The smile deepened and, if it was possible, her eyes warmed further.
The she explained. “Remember when we first met, after Victor brought me back to his house and I was coming down the stairs when the police were there?”
Of course he remembered. He remembered like it happened only an hour earlier.
“Yes.”
“Well, you were leaning against the wall like the hero in a romance novel then and you were doing it again just now. And I remembered when you did it then and how much… how you…” she stopped for some reason and started again, “how I so very much wanted you to notice me when I saw you leaning against the wall like a romantic hero. And, well, and then you did, er… notice me that is.”
Her comment took him outside the playful mood, her words shaking him and he stilled.
“I’m sorry?” he queried.
She smiled at him, her eyes both alluring and dancing. “You’re just like the hero in a romance novel. I should know, I’ve read hundreds of them. So has Maxie, you can ask her. I promise, she’ll agree with me.”
Before he could reply, she pulled away, brought her hands up between them and started counting things, things about him, things that made his stomach clench, his chest ache and his throat close.
At the same time he felt all this, conversely, he also felt like bursting into laughter.
“First, you are inconceivably, impossibly handsome,” she began, “and you lean very well.”
“I lean well?” he asked incredulously.
She nodded vigorously. “Very well,” she assured him as if leaning well was a trait akin to honesty, integrity, diplomacy and generosity all rolled into one. “And you’re tall and dark and narrow-hipped –”

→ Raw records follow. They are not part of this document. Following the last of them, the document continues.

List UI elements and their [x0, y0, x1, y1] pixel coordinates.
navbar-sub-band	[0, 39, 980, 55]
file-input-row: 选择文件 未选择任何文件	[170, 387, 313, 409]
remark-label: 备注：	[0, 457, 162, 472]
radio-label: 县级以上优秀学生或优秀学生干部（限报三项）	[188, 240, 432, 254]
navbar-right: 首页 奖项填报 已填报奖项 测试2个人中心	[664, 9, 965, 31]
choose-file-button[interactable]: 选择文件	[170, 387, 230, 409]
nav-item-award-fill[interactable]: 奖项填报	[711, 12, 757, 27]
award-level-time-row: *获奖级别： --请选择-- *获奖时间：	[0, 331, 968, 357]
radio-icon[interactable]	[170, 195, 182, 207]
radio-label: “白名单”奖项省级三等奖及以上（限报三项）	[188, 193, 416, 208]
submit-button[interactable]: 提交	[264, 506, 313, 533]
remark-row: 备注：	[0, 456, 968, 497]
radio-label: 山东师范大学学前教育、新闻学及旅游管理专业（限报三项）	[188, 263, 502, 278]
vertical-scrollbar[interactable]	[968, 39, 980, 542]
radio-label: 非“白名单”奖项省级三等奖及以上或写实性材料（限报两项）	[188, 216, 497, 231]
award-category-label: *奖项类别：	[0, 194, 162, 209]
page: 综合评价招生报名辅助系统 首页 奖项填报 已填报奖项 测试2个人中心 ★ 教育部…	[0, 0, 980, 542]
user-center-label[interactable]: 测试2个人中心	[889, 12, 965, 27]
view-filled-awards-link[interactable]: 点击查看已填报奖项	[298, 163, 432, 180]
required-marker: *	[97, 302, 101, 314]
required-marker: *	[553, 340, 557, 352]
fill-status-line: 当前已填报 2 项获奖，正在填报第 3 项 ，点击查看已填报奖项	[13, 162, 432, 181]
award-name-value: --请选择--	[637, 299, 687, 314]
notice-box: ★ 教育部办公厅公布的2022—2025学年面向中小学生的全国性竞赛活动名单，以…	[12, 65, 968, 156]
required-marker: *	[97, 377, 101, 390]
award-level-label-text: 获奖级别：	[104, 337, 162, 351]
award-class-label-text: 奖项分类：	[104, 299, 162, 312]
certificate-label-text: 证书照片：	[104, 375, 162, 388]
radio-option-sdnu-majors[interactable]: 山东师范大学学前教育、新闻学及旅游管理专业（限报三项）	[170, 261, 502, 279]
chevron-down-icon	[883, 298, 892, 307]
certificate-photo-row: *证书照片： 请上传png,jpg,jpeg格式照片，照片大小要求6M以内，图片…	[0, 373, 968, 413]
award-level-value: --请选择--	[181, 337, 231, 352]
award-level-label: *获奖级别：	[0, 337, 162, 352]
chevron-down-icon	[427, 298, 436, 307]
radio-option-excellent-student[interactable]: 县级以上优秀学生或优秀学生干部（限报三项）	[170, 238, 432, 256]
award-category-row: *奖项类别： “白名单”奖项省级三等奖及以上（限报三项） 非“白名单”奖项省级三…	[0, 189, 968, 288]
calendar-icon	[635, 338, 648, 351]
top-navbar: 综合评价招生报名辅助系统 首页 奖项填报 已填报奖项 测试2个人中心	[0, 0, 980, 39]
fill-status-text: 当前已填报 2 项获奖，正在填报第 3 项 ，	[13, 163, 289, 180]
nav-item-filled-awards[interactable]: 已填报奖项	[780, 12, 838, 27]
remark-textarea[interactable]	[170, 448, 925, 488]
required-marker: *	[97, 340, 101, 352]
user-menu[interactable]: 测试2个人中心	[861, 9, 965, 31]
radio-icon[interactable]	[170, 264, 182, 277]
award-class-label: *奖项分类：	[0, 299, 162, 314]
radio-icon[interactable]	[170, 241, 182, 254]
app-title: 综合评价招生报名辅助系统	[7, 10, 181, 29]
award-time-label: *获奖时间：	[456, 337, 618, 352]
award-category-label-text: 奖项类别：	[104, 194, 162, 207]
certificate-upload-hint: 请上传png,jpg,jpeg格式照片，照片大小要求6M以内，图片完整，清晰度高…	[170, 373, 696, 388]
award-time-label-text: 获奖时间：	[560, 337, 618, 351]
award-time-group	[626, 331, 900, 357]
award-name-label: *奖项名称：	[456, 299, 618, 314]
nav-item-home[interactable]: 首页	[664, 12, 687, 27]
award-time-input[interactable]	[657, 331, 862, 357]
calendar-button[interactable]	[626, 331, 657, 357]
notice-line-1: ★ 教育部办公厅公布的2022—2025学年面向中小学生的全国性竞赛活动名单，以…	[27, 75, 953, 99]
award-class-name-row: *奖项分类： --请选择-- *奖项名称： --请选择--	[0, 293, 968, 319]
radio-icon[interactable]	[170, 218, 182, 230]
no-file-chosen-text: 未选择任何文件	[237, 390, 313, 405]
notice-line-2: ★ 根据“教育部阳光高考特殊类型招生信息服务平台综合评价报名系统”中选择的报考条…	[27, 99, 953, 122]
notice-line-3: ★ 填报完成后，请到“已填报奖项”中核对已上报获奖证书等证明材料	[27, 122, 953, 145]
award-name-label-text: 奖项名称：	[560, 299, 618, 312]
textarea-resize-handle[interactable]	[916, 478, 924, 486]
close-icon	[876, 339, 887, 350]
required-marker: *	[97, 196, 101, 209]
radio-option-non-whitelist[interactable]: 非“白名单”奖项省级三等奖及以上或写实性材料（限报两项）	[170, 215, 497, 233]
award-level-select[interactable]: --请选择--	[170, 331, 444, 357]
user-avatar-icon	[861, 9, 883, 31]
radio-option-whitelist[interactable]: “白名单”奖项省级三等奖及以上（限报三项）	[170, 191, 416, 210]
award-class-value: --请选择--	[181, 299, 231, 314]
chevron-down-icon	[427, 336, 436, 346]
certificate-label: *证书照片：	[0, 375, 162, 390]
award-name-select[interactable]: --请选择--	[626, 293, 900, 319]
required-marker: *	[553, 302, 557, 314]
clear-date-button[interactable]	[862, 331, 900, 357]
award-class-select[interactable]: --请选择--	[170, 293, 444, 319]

“Narrow-what?” Nate interrupted her but Lily ignored his interruption.
“And you’re very clever, beyond clever, you’re brilliant. And you’re hard-working. You’re virile and fierce –”
“Lily –”
“And rugged –”
He couldn’t help himself, he started laughing.
Rugged?
“Lily –” He tried interrupting her again but she stopped ticking off her hilarious list and put her hands on either side of face and what she said next made all amusement flee.
“You’re everything I ever wanted. You’re exactly what I wished for when I was fourteen years old. Exactly. You can ask Fazire, I told him what I wanted and then, years later, there you were. And you were perfect. I knew it the minute I laid eyes on you. I knew who you were and I knew I wanted you and I knew you were mine.”
Nate stiffened, his body going stock-still, and he shook his head, pulling away from her, putting distance between them and he felt his shields go up. He didn’t put them up, they went up automatically.
Softly, as a warning, he told her, “You have no idea who I am.”
She didn’t allow him to retreat. She closed the distance and wrapped her arms around his waist, holding on tightly.
“I know exactly who you are.”
He shook his head again, once, a definite negative but she kept talking, this time her voice was fierce and there was an iron edging her words.
“You’re Nathaniel McAllister, you’re my lover, you’re the father of my child, you take care of your family, you’ll never let us go without again and you’ll never let me go again.” She flattened herself against him and lifted her lips against his. “Nate, you’re mine, you belong to me and I belong to you.”
He felt her words tear through him.
If she knew about him, her words wouldn’t be so fervent, so determined. He lifted his hands to either side of her face.
“You’re right, Lily, I’ll never let you go but you’ve no idea who I am.”
She kissed him silent and then said softly, “You can have your secrets, I don’t care about them. You can tell them or you can keep them. But Nate, I know who you are. I may just have learned your favourite colour but I know you’ll never let me hurt again. And you wouldn’t have done it before if you’d thought it was within your power.” Her gaze, which had been intent, lightened and she finished, “By the way, Jeff doesn’t lean. He slouches.”
At her quick change in topic, her tone moving from impassioned to playfully informative, unusually, Nate lost track of the conversation.